Output the data in full. Keep every entry exactly as written.

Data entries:
***

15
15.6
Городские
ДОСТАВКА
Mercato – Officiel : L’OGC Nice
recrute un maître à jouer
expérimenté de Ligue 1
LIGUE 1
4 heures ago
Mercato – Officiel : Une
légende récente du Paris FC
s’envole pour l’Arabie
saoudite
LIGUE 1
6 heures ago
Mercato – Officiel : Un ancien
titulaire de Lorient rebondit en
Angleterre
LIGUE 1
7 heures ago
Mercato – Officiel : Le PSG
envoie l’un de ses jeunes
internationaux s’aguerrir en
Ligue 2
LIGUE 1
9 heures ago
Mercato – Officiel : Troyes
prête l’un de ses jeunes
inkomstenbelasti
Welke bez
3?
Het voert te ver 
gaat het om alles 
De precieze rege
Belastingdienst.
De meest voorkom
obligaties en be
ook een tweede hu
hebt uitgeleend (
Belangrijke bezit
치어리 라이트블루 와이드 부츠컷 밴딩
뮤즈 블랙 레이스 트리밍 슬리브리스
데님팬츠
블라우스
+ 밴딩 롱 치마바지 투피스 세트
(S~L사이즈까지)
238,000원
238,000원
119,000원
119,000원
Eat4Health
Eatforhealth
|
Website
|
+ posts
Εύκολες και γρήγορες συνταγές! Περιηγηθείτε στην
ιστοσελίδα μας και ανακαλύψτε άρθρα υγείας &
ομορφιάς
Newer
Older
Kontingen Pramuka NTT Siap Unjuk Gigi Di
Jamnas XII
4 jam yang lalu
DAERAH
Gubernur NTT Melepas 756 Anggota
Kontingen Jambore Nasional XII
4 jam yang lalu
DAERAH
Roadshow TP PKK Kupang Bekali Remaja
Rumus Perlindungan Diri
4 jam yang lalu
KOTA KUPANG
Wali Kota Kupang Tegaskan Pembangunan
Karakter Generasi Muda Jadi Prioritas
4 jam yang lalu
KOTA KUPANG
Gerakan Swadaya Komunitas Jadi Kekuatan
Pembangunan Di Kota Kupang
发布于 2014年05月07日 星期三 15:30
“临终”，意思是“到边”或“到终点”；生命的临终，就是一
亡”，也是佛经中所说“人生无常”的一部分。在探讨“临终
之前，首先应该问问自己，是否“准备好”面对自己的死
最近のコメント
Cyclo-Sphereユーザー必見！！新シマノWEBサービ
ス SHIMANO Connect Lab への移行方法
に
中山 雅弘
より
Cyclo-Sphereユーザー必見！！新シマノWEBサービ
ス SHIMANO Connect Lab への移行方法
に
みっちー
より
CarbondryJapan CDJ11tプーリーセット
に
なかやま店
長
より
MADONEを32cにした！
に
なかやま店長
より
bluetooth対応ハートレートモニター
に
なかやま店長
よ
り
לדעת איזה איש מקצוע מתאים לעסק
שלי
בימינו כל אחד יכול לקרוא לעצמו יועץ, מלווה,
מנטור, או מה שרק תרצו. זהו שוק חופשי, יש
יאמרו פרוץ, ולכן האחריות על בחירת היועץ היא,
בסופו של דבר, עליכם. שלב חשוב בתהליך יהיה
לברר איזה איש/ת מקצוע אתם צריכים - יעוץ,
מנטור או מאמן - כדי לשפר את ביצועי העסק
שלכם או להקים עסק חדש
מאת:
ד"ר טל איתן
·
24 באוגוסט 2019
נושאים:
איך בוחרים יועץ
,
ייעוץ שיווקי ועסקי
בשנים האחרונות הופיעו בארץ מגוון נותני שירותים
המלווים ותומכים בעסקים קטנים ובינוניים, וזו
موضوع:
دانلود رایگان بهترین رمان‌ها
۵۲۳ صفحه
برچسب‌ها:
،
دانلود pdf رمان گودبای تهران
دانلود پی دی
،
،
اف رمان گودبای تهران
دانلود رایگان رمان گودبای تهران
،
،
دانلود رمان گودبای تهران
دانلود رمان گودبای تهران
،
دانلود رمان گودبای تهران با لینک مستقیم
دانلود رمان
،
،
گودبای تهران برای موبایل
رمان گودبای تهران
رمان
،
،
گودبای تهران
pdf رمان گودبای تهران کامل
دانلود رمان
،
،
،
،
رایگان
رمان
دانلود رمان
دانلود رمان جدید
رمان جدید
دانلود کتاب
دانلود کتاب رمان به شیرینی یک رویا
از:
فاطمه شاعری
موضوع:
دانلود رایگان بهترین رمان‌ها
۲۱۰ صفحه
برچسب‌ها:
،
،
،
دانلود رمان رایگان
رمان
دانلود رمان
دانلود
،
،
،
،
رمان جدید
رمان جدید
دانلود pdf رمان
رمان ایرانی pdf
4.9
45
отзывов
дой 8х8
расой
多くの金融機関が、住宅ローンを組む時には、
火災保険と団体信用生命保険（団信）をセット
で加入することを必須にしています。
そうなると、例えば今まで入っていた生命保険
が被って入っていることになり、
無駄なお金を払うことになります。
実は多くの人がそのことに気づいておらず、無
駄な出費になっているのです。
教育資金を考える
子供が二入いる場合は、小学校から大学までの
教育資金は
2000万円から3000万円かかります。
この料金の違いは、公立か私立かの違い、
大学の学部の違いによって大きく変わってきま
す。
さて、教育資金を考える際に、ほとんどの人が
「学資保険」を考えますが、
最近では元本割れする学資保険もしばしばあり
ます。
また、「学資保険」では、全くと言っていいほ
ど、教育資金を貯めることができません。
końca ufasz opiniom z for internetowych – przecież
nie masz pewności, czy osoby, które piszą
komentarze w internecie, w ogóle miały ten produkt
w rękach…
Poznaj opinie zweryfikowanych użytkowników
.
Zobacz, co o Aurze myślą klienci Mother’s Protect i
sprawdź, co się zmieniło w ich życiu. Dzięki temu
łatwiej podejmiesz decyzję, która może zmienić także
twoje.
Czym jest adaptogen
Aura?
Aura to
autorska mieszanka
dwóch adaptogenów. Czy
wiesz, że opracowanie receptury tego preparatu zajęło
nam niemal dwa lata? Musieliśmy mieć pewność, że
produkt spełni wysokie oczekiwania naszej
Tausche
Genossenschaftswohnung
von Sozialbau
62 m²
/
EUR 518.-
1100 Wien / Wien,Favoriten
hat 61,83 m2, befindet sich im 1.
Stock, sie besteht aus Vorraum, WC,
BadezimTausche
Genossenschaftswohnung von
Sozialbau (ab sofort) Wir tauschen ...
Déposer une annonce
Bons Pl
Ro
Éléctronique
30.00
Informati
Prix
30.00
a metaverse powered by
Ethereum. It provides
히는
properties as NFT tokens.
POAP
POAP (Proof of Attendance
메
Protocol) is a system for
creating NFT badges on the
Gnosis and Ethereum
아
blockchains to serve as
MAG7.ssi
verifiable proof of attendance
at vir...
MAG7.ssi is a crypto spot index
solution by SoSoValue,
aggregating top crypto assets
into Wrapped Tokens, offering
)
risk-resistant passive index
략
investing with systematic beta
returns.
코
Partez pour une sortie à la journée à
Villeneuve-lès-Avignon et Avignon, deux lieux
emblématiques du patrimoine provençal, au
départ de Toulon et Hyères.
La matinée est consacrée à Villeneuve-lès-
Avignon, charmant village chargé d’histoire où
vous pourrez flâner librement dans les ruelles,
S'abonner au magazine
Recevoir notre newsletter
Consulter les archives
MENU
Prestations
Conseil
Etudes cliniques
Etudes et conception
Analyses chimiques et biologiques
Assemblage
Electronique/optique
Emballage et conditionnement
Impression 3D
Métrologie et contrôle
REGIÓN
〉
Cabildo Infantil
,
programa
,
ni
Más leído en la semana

***

Output for this task:
15
15.6
Городские
ДОСТАВКА
Mercato – Officiel : L’OGC Nice
recrute un maître à jouer
expérimenté de Ligue 1
LIGUE 1
4 heures ago
Mercato – Officiel : Une
légende récente du Paris FC
s’envole pour l’Arabie
saoudite
LIGUE 1
6 heures ago
Mercato – Officiel : Un ancien
titulaire de Lorient rebondit en
Angleterre
LIGUE 1
7 heures ago
Mercato – Officiel : Le PSG
envoie l’un de ses jeunes
internationaux s’aguerrir en
Ligue 2
LIGUE 1
9 heures ago
Mercato – Officiel : Troyes
prête l’un de ses jeunes
inkomstenbelasti
Welke bez
3?
Het voert te ver 
gaat het om alles 
De precieze rege
Belastingdienst.
De meest voorkom
obligaties en be
ook een tweede hu
hebt uitgeleend (
Belangrijke bezit
치어리 라이트블루 와이드 부츠컷 밴딩
뮤즈 블랙 레이스 트리밍 슬리브리스
데님팬츠
블라우스
+ 밴딩 롱 치마바지 투피스 세트
(S~L사이즈까지)
238,000원
238,000원
119,000원
119,000원
Eat4Health
Eatforhealth
|
Website
|
+ posts
Εύκολες και γρήγορες συνταγές! Περιηγηθείτε στην
ιστοσελίδα μας και ανακαλύψτε άρθρα υγείας &
ομορφιάς
Newer
Older
Kontingen Pramuka NTT Siap Unjuk Gigi Di
Jamnas XII
4 jam yang lalu
DAERAH
Gubernur NTT Melepas 756 Anggota
Kontingen Jambore Nasional XII
4 jam yang lalu
DAERAH
Roadshow TP PKK Kupang Bekali Remaja
Rumus Perlindungan Diri
4 jam yang lalu
KOTA KUPANG
Wali Kota Kupang Tegaskan Pembangunan
Karakter Generasi Muda Jadi Prioritas
4 jam yang lalu
KOTA KUPANG
Gerakan Swadaya Komunitas Jadi Kekuatan
Pembangunan Di Kota Kupang
发布于 2014年05月07日 星期三 15:30
“临终”，意思是“到边”或“到终点”；生命的临终，就是一
亡”，也是佛经中所说“人生无常”的一部分。在探讨“临终
之前，首先应该问问自己，是否“准备好”面对自己的死
最近のコメント
Cyclo-Sphereユーザー必見！！新シマノWEBサービ
ス SHIMANO Connect Lab への移行方法
に
中山 雅弘
より
Cyclo-Sphereユーザー必見！！新シマノWEBサービ
ス SHIMANO Connect Lab への移行方法
に
みっちー
より
CarbondryJapan CDJ11tプーリーセット
に
なかやま店
長
より
MADONEを32cにした！
に
なかやま店長
より
bluetooth対応ハートレートモニター
に
なかやま店長
よ
り
לדעת איזה איש מקצוע מתאים לעסק
שלי
בימינו כל אחד יכול לקרוא לעצמו יועץ, מלווה,
מנטור, או מה שרק תרצו. זהו שוק חופשי, יש
יאמרו פרוץ, ולכן האחריות על בחירת היועץ היא,
בסופו של דבר, עליכם. שלב חשוב בתהליך יהיה
לברר איזה איש/ת מקצוע אתם צריכים - יעוץ,
מנטור או מאמן - כדי לשפר את ביצועי העסק
שלכם או להקים עסק חדש
מאת:
ד"ר טל איתן
·
24 באוגוסט 2019
נושאים:
איך בוחרים יועץ
,
ייעוץ שיווקי ועסקי
בשנים האחרונות הופיעו בארץ מגוון נותני שירותים
המלווים ותומכים בעסקים קטנים ובינוניים, וזו
موضوع:
دانلود رایگان بهترین رمان‌ها
۵۲۳ صفحه
برچسب‌ها:
،
دانلود pdf رمان گودبای تهران
دانلود پی دی
،
،
اف رمان گودبای تهران
دانلود رایگان رمان گودبای تهران
،
،
دانلود رمان گودبای تهران
دانلود رمان گودبای تهران
،
دانلود رمان گودبای تهران با لینک مستقیم
دانلود رمان
،
،
گودبای تهران برای موبایل
رمان گودبای تهران
رمان
،
،
گودبای تهران
pdf رمان گودبای تهران کامل
دانلود رمان
،
،
،
،
رایگان
رمان
دانلود رمان
دانلود رمان جدید
رمان جدید
دانلود کتاب
دانلود کتاب رمان به شیرینی یک رویا
از:
فاطمه شاعری
موضوع:
دانلود رایگان بهترین رمان‌ها
۲۱۰ صفحه
برچسب‌ها:
،
،
،
دانلود رمان رایگان
رمان
دانلود رمان
دانلود
،
،
،
،
رمان جدید
رمان جدید
دانلود pdf رمان
رمان ایرانی pdf
4.9
45
отзывов
дой 8х8
расой
多くの金融機関が、住宅ローンを組む時には、
火災保険と団体信用生命保険（団信）をセット
で加入することを必須にしています。
そうなると、例えば今まで入っていた生命保険
が被って入っていることになり、
無駄なお金を払うことになります。
実は多くの人がそのことに気づいておらず、無
駄な出費になっているのです。
教育資金を考える
子供が二入いる場合は、小学校から大学までの
教育資金は
2000万円から3000万円かかります。
この料金の違いは、公立か私立かの違い、
大学の学部の違いによって大きく変わってきま
す。
さて、教育資金を考える際に、ほとんどの人が
「学資保険」を考えますが、
最近では元本割れする学資保険もしばしばあり
ます。
また、「学資保険」では、全くと言っていいほ
ど、教育資金を貯めることができません。
końca ufasz opiniom z for internetowych – przecież
nie masz pewności, czy osoby, które piszą
komentarze w internecie, w ogóle miały ten produkt
w rękach…
Poznaj opinie zweryfikowanych użytkowników
.
Zobacz, co o Aurze myślą klienci Mother’s Protect i
sprawdź, co się zmieniło w ich życiu. Dzięki temu
łatwiej podejmiesz decyzję, która może zmienić także
twoje.
Czym jest adaptogen
Aura?
Aura to
autorska mieszanka
dwóch adaptogenów. Czy
wiesz, że opracowanie receptury tego preparatu zajęło
nam niemal dwa lata? Musieliśmy mieć pewność, że
produkt spełni wysokie oczekiwania naszej
Tausche
Genossenschaftswohnung
von Sozialbau
62 m²
/
EUR 518.-
1100 Wien / Wien,Favoriten
hat 61,83 m2, befindet sich im 1.
Stock, sie besteht aus Vorraum, WC,
BadezimTausche
Genossenschaftswohnung von
Sozialbau (ab sofort) Wir tauschen ...
Déposer une annonce
Bons Pl
Ro
Éléctronique
30.00
Informati
Prix
30.00
a metaverse powered by
Ethereum. It provides
히는
properties as NFT tokens.
POAP
POAP (Proof of Attendance
메
Protocol) is a system for
creating NFT badges on the
Gnosis and Ethereum
아
blockchains to serve as
MAG7.ssi
verifiable proof of attendance
at vir...
MAG7.ssi is a crypto spot index
solution by SoSoValue,
aggregating top crypto assets
into Wrapped Tokens, offering
)
risk-resistant passive index
략
investing with systematic beta
returns.
코
Partez pour une sortie à la journée à
Villeneuve-lès-Avignon et Avignon, deux lieux
emblématiques du patrimoine provençal, au
départ de Toulon et Hyères.
La matinée est consacrée à Villeneuve-lès-
Avignon, charmant village chargé d’histoire où
vous pourrez flâner librement dans les ruelles,
S'abonner au magazine
Recevoir notre newsletter
Consulter les archives
MENU
Prestations
Conseil
Etudes cliniques
Etudes et conception
Analyses chimiques et biologiques
Assemblage
Electronique/optique
Emballage et conditionnement
Impression 3D
Métrologie et contrôle
REGIÓN
〉
Cabildo Infantil
,
programa
,
ni
Más leído en la semana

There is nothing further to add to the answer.